Il Don Giovanni di Mozart lo racconta benissimo: il servo porta da bere mentre il padrone si intrattiene con la fanciulla. Comandare, invece, è la scorciatoia di chi non ha saputo costruire né guadagnare: è il surrogato del territorio, non il territorio stesso. La mafia lo sa bene. E lo sanno bene anche rivoluzionari e funzionari di paesi del comunismo reale, incapaci di costruire e capaci di comandare. Marx non l’ha mai capito. «Comandare» non è costruire. La mafia non costruisce niente. Non inventa la Nutella, non fonda ospedali, non porta l’elettricità nelle case. I partiti comunisti del comunismo reale costruiscono pochissimo, male e sempre con lo schema del massimo sforzo per il minimo risultato. La mafia esercita il parassitismo organizzato su ciò che altri hanno costruito, esattamente come fa lo Stato quando divora con la tassazione eccessiva le energie di chi produce. Il comunismo costruisce pochissimo e male. Dove la pressione fiscale mostruosa, imposta da partiti di origine marxista, e il pizzo si sommano, il risultato è che l’imprenditore onesto smette di fare l’imprenditore, e a quel punto tanto vale diventare mafioso.

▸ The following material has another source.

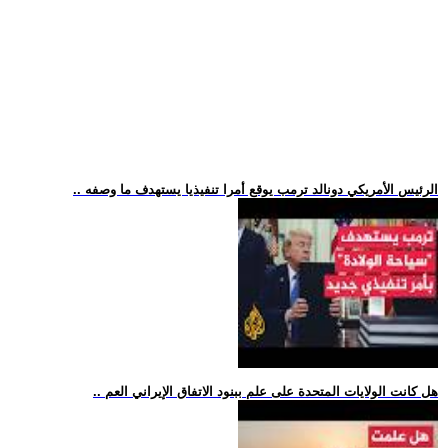
.. الرئيس الأمريكي دونالد ترمب يوقع أمرا تنفيذيا يستهدف ما وصفه
.. هل كانت الولايات المتحدة على علم ببنود الاتفاق الإيراني العم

Non è il capitalismo a generare la mafia: è la sua assenza, il soffocamento della libertà economica, a renderla conveniente.
Il vero motto non è «comandare è meglio che fottere»: è altresì «costruire è meglio che comandare». Ed è esattamente ciò che il libero mercato, con tutti i suoi difetti, ha dimostrato di saper fare meglio di qualunque alternativa collettivista. L’unico sistema economico che abbia strappato miliardi di esseri umani dalla povertà assoluta è l’economia di mercato.
Il comunismo reale, al contrario, ha prodotto carestie epocali (la più famosa è l’Ucraina del 1932-33), cannibalismo (Russia, 1921, Ucraina 1933, Mongolia 1945), gulag, Chernobyl, lao gai, alcuni milioni di morti di fame nel gran balzo in avanti cinese (forse venti) alcuni milioni di morti linciati nella rivoluzione culturale cinese (forse 10), lo sterminio sistematico delle neonate negli orfanotrofi di stato (cifra sconosciuta, qualche decina di milioni) e i campi di sterminio cambogiani. Costruire è una nobile arte. Il mafioso e il funzionario sovietico sono dominati dalla libido dominandi, il vizio dei tiranni, dei mafiosi e degli statalisti. L’imprenditore ha la libido aedificandi, la passione di costruire che è il motore del progresso umano. Sono concetti e approcci alla vita diametralmente opposti. Chi comanda senza costruire è semplicemente un frustrato con un esercito. Chi non lo capisce, comanda magari anche bene, se è un buon militare, ma non costruisce alcunché. Chi costruisce, anche senza comandare nessuno, cambia il mondo.